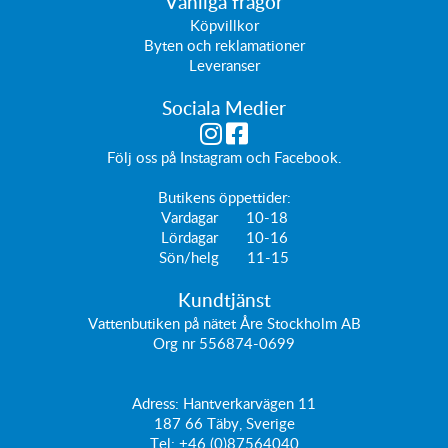
Vanliga frågor
Köpvillkor
Byten och reklamationer
Leveranser
Sociala Medier
Följ oss på
Instagram
och
Facebook
.
Butikens öppettider:
Vardagar 10-18
Lördagar 10-16
Sön/helg 11-15
Kundtjänst
Vattenbutiken på nätet Åre Stockholm AB
Org nr 556874-0699
Adress: Hantverkarvägen 11
187 66
Täby, Sverige
Tel:
+46 (0)87564040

──────

Your assignment: Once the line containing "Sön/helg 11-15" is found in the listing above, set down that line and every line after it, exactly.

Response to the exercise:
Sön/helg 11-15
Kundtjänst
Vattenbutiken på nätet Åre Stockholm AB
Org nr 556874-0699
Adress: Hantverkarvägen 11
187 66
Täby, Sverige
Tel:
+46 (0)87564040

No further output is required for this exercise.